When you need to query MaxCompute data directly from AnalyticDB for MySQL, or load it into internal tables for high-performance analytics, external tables let you do both without a separate data movement step. This topic describes how to create MaxCompute external tables and use them to import data into AnalyticDB for MySQL.
When to use external tables
External tables are read-only virtual mappings to MaxCompute source tables. Use them when:
-
You want to run ad-hoc queries on MaxCompute data without copying it first.
-
You want to use
INSERT ... SELECTto copy MaxCompute data into AnalyticDB for MySQL internal tables.
For recurring, large-scale imports with strict isolation requirements, consider the elastic import method described in this topic (requires Milvus V3.1.10.0 or later and a job resource group).

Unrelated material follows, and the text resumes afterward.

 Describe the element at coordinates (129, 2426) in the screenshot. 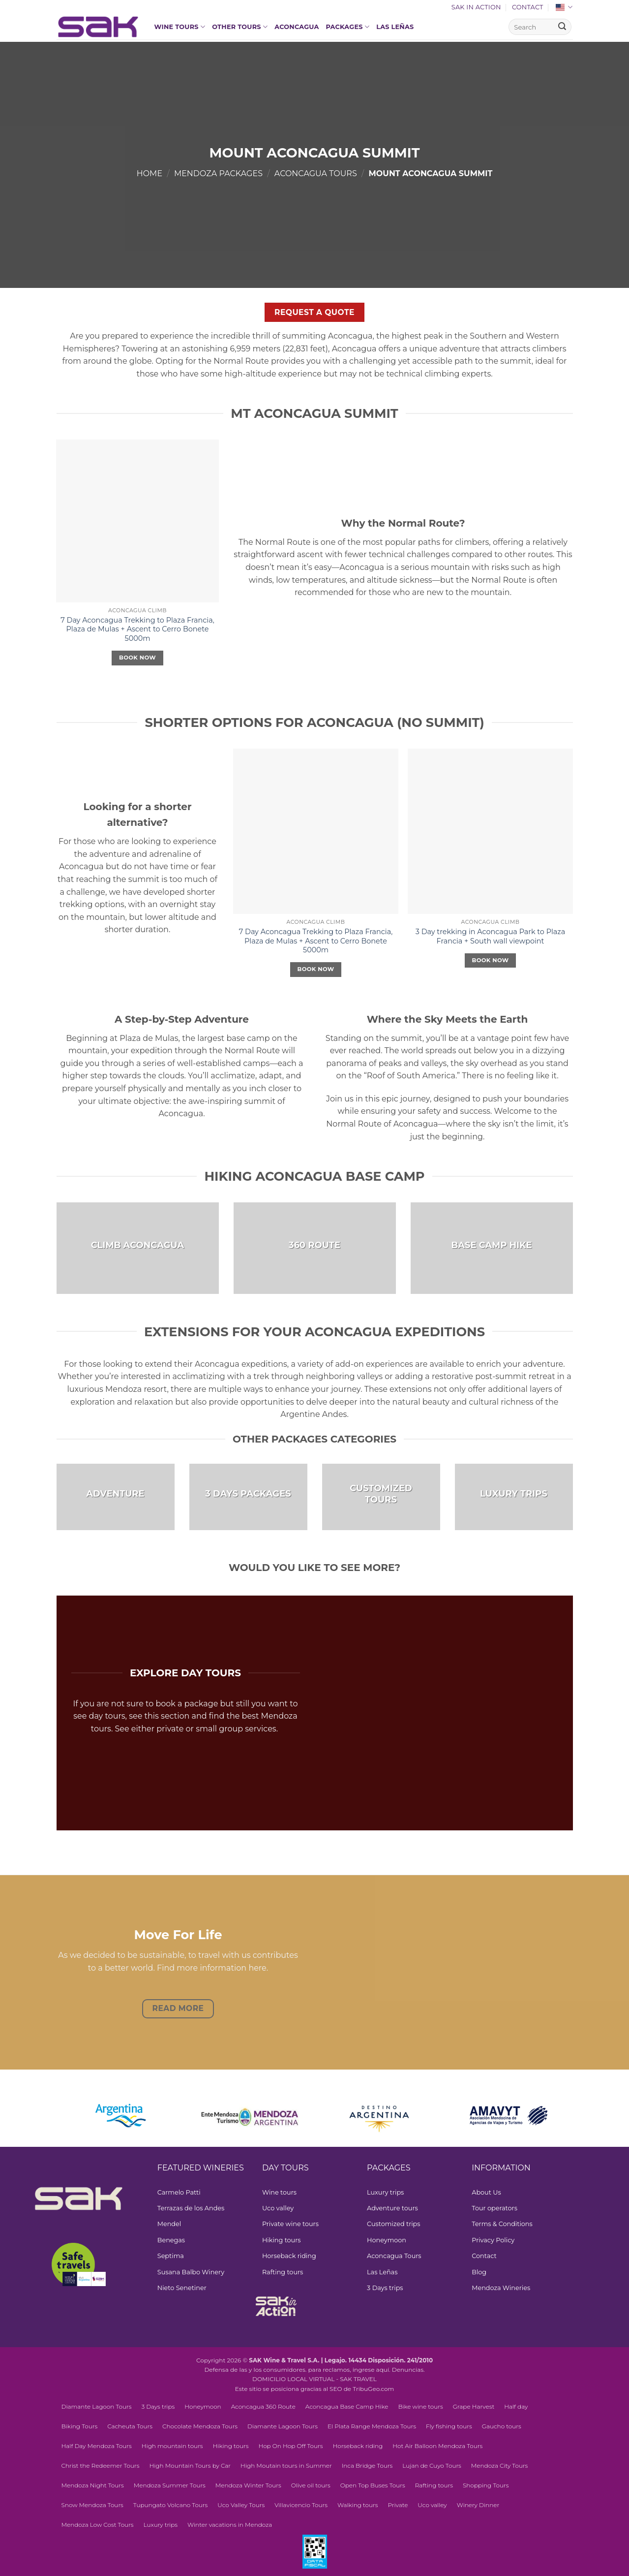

External tables are not a substitute for other import methods such as Data Transmission Service (DTS) or OSS-based batch load when those methods better fit your pipeline.
Access methods by edition
| Edition | Access method | Kernel version | Throughput |
|---|---|---|---|
| Enterprise Edition, Basic Edition, Data Lakehouse Edition | Tunnel Record API | No limit | Suitable for small-scale imports. Slower throughput. |
| Enterprise Edition, Basic Edition, Data Lakehouse Edition | Tunnel Arrow API | V3.2.2.3 or later | Reads data in columns, reducing import time. Faster throughput. |
| Data Warehouse Edition | Tunnel Record API | No limit | Uses a shared public Data Transmission Service resource group. Slower throughput. |
Prerequisites
Before you begin, make sure you have:
-
A MaxCompute project and an AnalyticDB for MySQL cluster in the same region. See Create a cluster.
-
The Virtual Private Cloud (VPC) CIDR block of the AnalyticDB for MySQL cluster added to the whitelist of the MaxCompute project. See Manage IP whitelists. To find the CIDR block: log on to the AnalyticDB for MySQL console and note the VPC ID on the Cluster Information page. Then log on to the VPC console and look up the CIDR block for that VPC.
-
For Enterprise Edition, Basic Edition, and Data Lakehouse Edition clusters:
-
Elastic Network Interface (ENI) access enabled. In the console, go to Cluster Management > Cluster Information > Network Information and turn on the ENI access switch.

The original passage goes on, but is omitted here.